Available data>
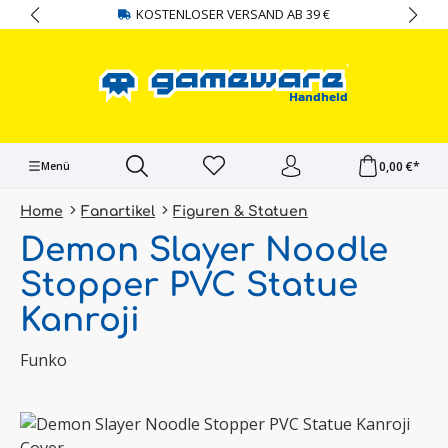
KOSTENLOSER VERSAND AB 39 €
alt springen
0,00 €*
Menü
Home
Fanartikel
Figuren & Statuen
Demon Slayer Noodle
Stopper PVC Statue
Kanroji
Funko
Bildergalerie überspringen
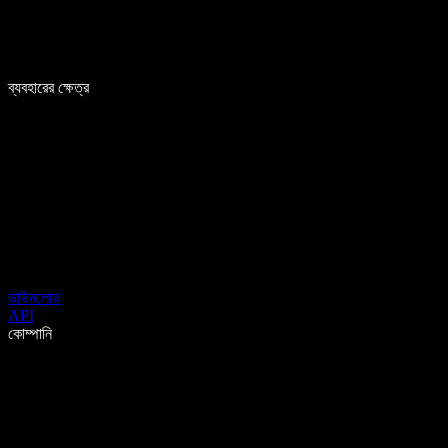
ব্যবহারের ক্ষেত্র
ডাউনলোড
API
কোম্পানি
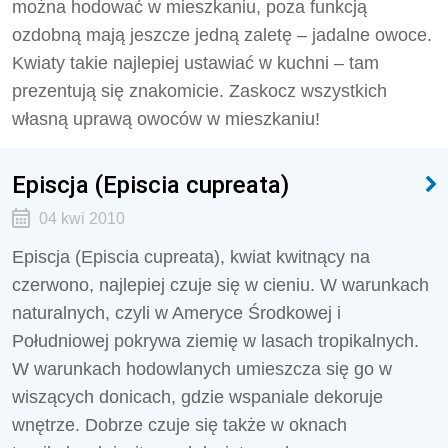
można hodować w mieszkaniu, poza funkcją
ozdobną mają jeszcze jedną zaletę – jadalne owoce.
Kwiaty takie najlepiej ustawiać w kuchni – tam
prezentują się znakomicie. Zaskocz wszystkich
własną uprawą owoców w mieszkaniu!
Episcja (Episcia cupreata)
04 kwi 2010
Episcja (Episcia cupreata), kwiat kwitnący na
czerwono, najlepiej czuje się w cieniu. W warunkach
naturalnych, czyli w Ameryce Środkowej i
Południowej pokrywa ziemię w lasach tropikalnych.
W warunkach hodowlanych umieszcza się go w
wiszących donicach, gdzie wspaniale dekoruje
wnętrze. Dobrze czuje się także w oknach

Instructions for the task> In the preceding material, find each line holding the word "warunkach" and copy it out.

Answer section>
czerwono, najlepiej czuje się w cieniu. W warunkach
W warunkach hodowlanych umieszcza się go w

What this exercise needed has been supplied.